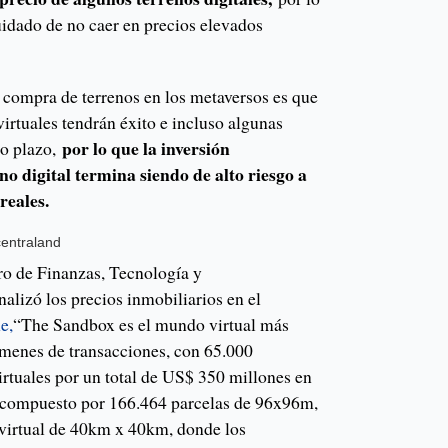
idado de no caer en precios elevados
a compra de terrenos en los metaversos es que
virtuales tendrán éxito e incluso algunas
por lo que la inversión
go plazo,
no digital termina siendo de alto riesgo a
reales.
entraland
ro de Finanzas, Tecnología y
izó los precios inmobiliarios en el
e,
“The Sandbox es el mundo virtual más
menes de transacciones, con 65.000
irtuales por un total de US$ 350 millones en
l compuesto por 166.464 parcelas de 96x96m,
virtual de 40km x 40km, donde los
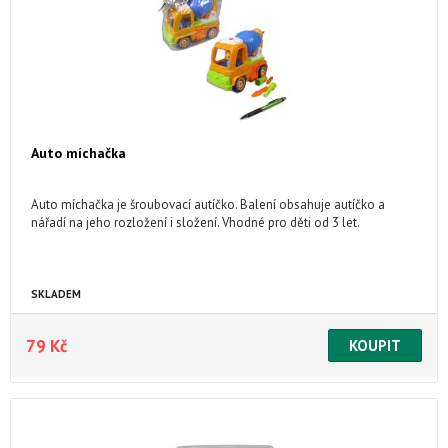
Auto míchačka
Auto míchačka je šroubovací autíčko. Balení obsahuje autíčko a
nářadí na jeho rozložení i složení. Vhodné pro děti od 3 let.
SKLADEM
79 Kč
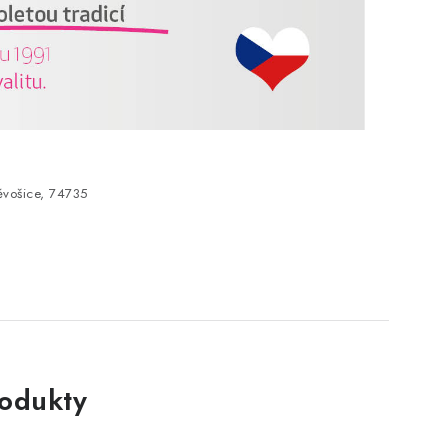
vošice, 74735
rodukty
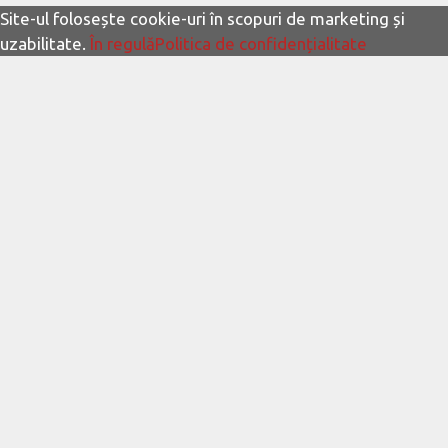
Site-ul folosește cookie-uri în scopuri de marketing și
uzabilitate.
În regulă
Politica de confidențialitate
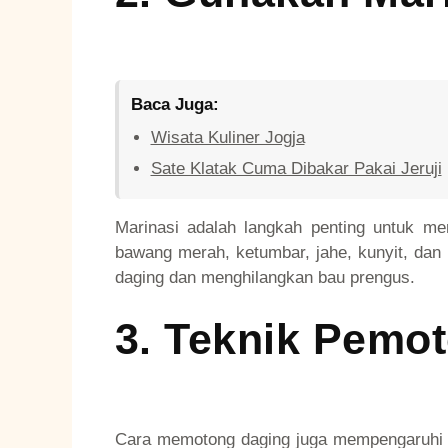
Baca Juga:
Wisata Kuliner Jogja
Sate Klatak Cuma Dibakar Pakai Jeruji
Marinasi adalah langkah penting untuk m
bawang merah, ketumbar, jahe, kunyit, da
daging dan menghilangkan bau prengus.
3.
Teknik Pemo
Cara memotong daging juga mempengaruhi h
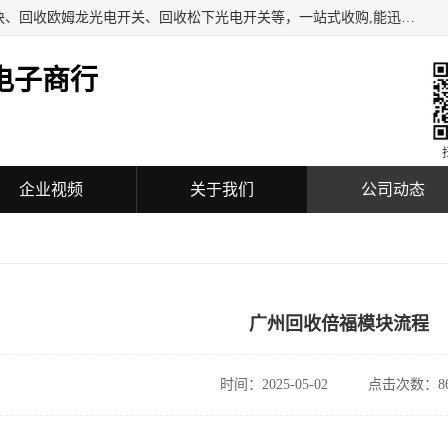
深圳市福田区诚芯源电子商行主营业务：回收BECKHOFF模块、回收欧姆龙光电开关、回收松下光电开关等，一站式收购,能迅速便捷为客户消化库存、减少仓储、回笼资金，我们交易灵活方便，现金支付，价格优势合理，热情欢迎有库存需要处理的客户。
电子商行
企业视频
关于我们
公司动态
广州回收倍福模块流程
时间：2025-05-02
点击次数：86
##############################
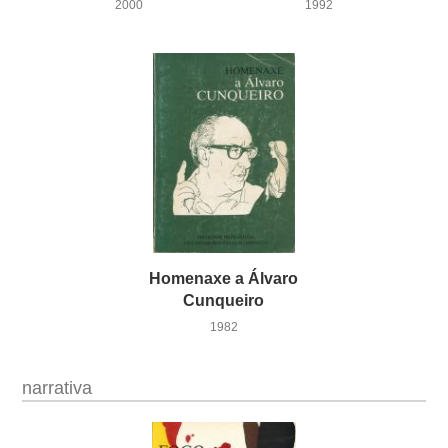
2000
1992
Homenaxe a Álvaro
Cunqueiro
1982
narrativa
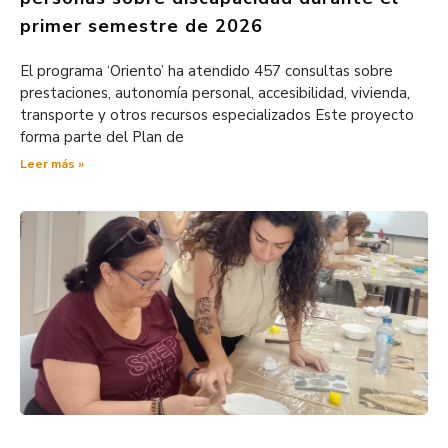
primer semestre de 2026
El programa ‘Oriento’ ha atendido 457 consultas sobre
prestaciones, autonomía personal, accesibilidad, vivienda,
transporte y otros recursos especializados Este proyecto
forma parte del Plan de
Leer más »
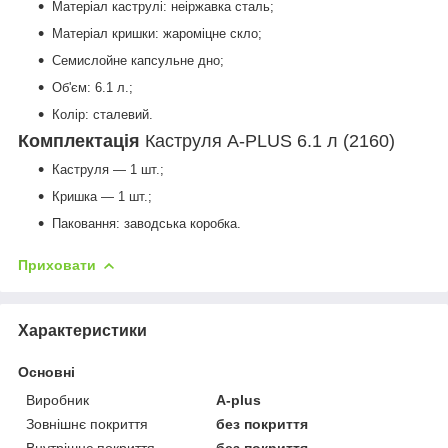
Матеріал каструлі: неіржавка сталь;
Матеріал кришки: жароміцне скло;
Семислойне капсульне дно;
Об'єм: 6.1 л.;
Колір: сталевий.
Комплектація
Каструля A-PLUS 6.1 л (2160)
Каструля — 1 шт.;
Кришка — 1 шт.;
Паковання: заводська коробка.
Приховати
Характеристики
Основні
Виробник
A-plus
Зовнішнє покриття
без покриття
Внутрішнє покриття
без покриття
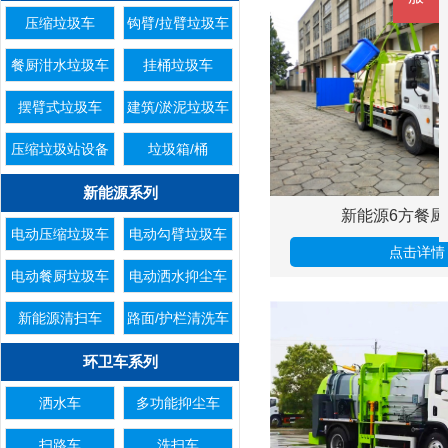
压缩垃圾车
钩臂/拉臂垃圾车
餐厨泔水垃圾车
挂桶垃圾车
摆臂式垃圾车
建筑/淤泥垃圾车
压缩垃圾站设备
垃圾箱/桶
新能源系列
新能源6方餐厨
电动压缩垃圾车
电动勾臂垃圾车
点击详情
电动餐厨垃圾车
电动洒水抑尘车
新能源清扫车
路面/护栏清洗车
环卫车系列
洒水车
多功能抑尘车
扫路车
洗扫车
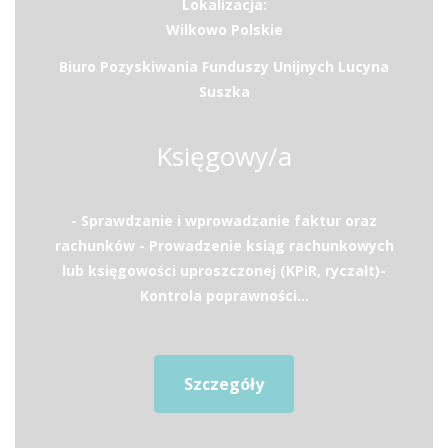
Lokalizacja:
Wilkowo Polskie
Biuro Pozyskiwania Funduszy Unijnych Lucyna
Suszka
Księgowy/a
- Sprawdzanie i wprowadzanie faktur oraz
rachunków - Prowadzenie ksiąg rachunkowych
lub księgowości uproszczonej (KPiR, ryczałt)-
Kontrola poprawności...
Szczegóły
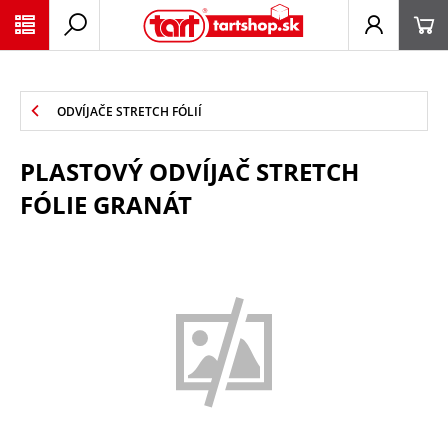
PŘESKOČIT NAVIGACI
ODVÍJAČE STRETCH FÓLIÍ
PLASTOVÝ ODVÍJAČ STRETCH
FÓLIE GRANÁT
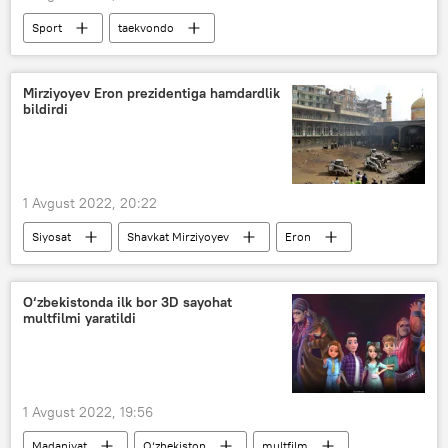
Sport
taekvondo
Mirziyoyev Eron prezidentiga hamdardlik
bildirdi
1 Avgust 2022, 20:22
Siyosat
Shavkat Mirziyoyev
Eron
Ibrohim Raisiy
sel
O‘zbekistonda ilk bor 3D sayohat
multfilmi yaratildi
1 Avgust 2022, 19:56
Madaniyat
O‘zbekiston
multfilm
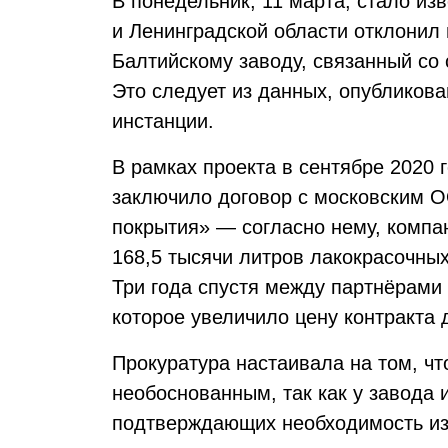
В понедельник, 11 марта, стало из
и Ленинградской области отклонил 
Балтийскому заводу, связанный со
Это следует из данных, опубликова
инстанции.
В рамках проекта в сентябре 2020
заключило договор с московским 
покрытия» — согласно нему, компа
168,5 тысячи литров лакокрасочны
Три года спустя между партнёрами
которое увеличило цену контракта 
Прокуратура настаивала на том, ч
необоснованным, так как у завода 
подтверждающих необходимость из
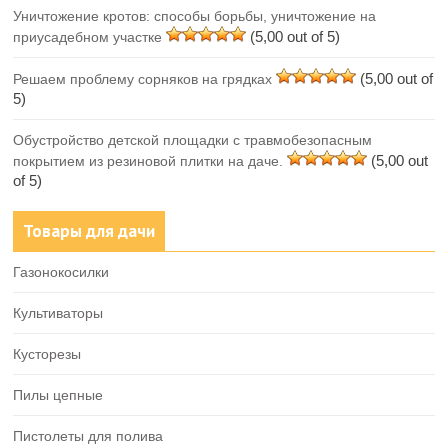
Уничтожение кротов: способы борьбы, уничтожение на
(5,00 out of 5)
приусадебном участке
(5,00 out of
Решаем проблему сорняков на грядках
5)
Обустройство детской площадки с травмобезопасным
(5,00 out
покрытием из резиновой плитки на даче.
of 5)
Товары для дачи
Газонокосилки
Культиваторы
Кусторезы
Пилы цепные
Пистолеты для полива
##############################
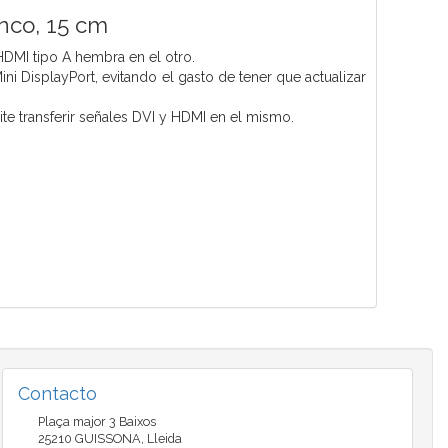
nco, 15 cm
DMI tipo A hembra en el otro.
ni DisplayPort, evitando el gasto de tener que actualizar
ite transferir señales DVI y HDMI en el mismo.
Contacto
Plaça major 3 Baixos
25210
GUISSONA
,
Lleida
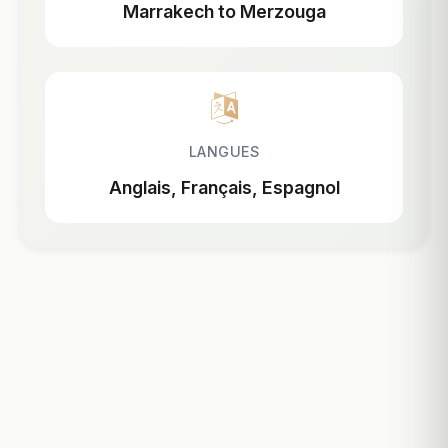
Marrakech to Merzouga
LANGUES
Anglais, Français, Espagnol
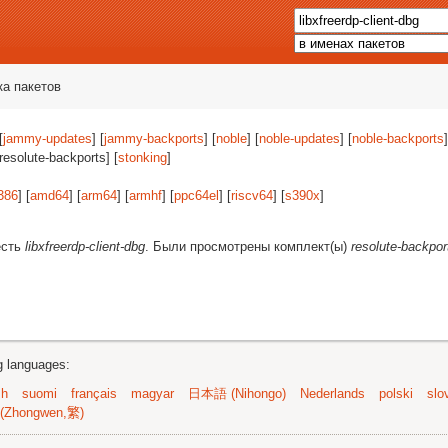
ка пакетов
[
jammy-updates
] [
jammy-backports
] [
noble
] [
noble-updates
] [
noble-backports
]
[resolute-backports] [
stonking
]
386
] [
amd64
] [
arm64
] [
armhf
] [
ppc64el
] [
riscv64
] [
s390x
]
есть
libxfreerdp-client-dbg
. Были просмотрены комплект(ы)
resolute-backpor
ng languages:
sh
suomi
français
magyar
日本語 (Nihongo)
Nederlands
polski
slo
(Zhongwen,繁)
##############################
## PROBLEM DETAILS
What are the lines above, starting at the one with "idado de no caer en precios elevados" and ending at the one with "menes de transacciones, con 65.000"? Give them again exactly, and only them.

## OUTPUT OF THE TASK
idado de no caer en precios elevados
a compra de terrenos en los metaversos es que
virtuales tendrán éxito e incluso algunas
por lo que la inversión
go plazo,
no digital termina siendo de alto riesgo a
reales.
entraland
ro de Finanzas, Tecnología y
izó los precios inmobiliarios en el
e,
“The Sandbox es el mundo virtual más
menes de transacciones, con 65.000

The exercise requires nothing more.